In a move that signals further geopolitical calibration in India’s external security posture, the government has appointed Rahul Rasgotra, former Director General of ITBP and a 1989-batch IPS officer from the Manipur cadre, as National Security Advisor to Mauritius
. Traditionally and historically, an Indian bureaucrat, an IPS officer, gets nominated by the government of India as the NSA of Mauritius.Rasgotra retired only in September from the position of DG, ITBP, but his transition into a strategically sensitive overseas role is more than just routine. Traditionally, such appointments have been dominated by officers with a deep RAW pedigree, with the external security and intelligence nuances involved in advising a friendly foreign government.
Mauritius, which shares a longstanding maritime and strategic partnership with Delhi in the Indian Ocean Region, has seen Indian experts with RAW experience channelled into the NSA post for decades now. The choice of Rasgotra, who spent his career straddling internal security rather than covert external operations, is a subtle departure from that template.
However, his resume offers clues. Before taking over ITBP, Rasgotra served as Special Director in the Intelligence Bureau, handling and managing complicated layers of counterinsurgency, border management, and domestic intelligence. His IB years have been quiet, methodical, and insulated from publicity. His tenure was widely viewed within the security establishment as his strongest credential, said one of his batchmates who too served in the IB. Rasgotra served in high-profile positions in Islamabad and Washington in phases. He earned a reputation for operational clarity, steady nerves, and the ability to handle politically sensitive theatres without noise, added the retired IPS officer.
“What makes this appointment stand out is the government’s decisions through action that include India’s external engagements, especially in the Indian Ocean. The region now demands hybrid intelligence experienced officers who understand both the domestic pulse and the geopolitics around it,” said another senior police officer. Rasgotra’s tenure in ITBP, guarding some of India’s most volatile frontlines with China, also gives him unique insight into border militarisation and the tactical realities of great-power competition in India’s backyard, he added.
Mauritius today is more than a friendly diaspora nation. It has now become a gateway for India’s strategic depth, maritime cooperation, cybersecurity partnerships, and counter-radicalisation frameworks. It is also a space where China’s shadow grows longer with each passing year. Rasgotra’s appointment reflects a shift. India is placing a premium on quiet operators, not necessarily the traditional external-intelligence picks, who can build trust, strengthen institutional capacity, and keep the Indo-Mauritius security architecture closely aligned.

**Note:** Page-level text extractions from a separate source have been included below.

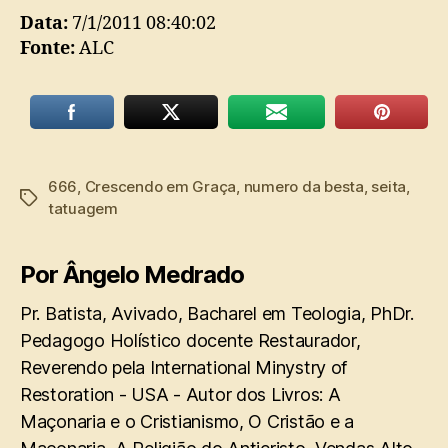
Data:
7/1/2011 08:40:02
Fonte:
ALC
666
,
Crescendo em Graça
,
numero da besta
,
seita
,
Tags
tatuagem
Por Ângelo Medrado
Pr. Batista, Avivado, Bacharel em Teologia, PhDr.
Pedagogo Holístico docente Restaurador,
Reverendo pela International Minystry of
Restoration - USA - Autor dos Livros: A
Maçonaria e o Cristianismo, O Cristão e a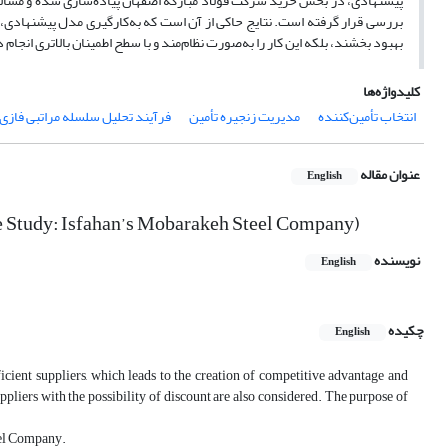
پیشنهادی، در بخش خرید شرکت فولاد مبارکه اصفهان پیاده‌سازی شده و مسأله ان
بررسی قرار گرفته است. نتایج حاکی از آن است که به‌کارگیری مدل پیشنهادی، به
بهبود بخشند، بلکه این کار را به‌صورت نظام‌مند و با سطح اطمینان بالاتری انجام 
کلیدواژه‌ها
انتخاب تأمین‌کننده
مدیریت زنجیره تأمین
فرآیند تحلیل سلسله مراتبی فازی
عنوان مقاله
English
se Study: Isfahan’s Mobarakeh Steel Company)
نویسنده
English
چکیده
English
icient suppliers, which leads to the creation of competitive advantage and
iers with the possibility of discount are also considered. The purpose of
eel Company.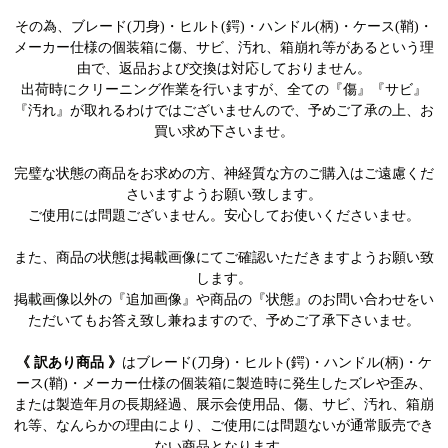
その為、ブレード(刀身)・ヒルト(鍔)・ハンドル(柄)・ケース(鞘)・
メーカー仕様の個装箱に傷、サビ、汚れ、箱崩れ等があるという理
由で、返品および交換は対応しておりません。
出荷時にクリーニング作業を行いますが、全ての『傷』『サビ』
『汚れ』が取れるわけではございませんので、予めご了承の上、お
買い求め下さいませ。
完璧な状態の商品をお求めの方、神経質な方のご購入はご遠慮くだ
さいますようお願い致します。
ご使用には問題ございません。安心してお使いくださいませ。
また、商品の状態は掲載画像にてご確認いただきますようお願い致
します。
掲載画像以外の『追加画像』や商品の『状態』のお問い合わせをい
ただいてもお答え致し兼ねますので、予めご了承下さいませ。
《 訳あり商品 》
はブレード(刀身)・ヒルト(鍔)・ハンドル(柄)・ケ
ース(鞘)・メーカー仕様の個装箱に製造時に発生したズレや歪み、
または製造年月の長期経過、展示会使用品、傷、サビ、汚れ、箱崩
れ等、なんらかの理由により、ご使用には問題ないが通常販売でき
ない商品となります。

An Island Posting That Mirrors Delhi’s Power Play
The 1974 India-Mauritius security treaty and later, the silently decisive Operation Lal Dora in the 1980s, both in a way, cemented New Delhi’s tradition of stationing its own in Port Louis. For decades now, the post has been seen as a cushioned parking bay for the PMO’s preferred “blue-eyed pearls”, drawn from RAW or the Cabinet Secretariat.
However, this time, there is neither a Cabinet Secretariat chosen bright spark nor a RAW heavyweight flying out. Rahul Rasgotra’s appointment breaks that pattern, even though his own trajectory is interesting. He retired as DG ITBP in September.
Mauritius NSAs have historically emerged from the Indian Army and, in later years, from RAW and even the UK, reflecting the island nation’s layered security legacy. There is precedent within the Intelligence Bureau itself. Bibhuti Bhushan Nandy served as NSA in Port Louis after rising in the bureau and heading the ITBP.
Through the 2000s, however, the posting effectively became a Cabinet Secretariat preserve, dominated by a line-up of senior mandarins including Gurinder Singh, Shantanu Mukharji, Llango, Vivek Johri, and, most recently, Rasgotra. His nomination signals continuity of the PL tradition, but with a subtle shift in Delhi’s choices and expectations.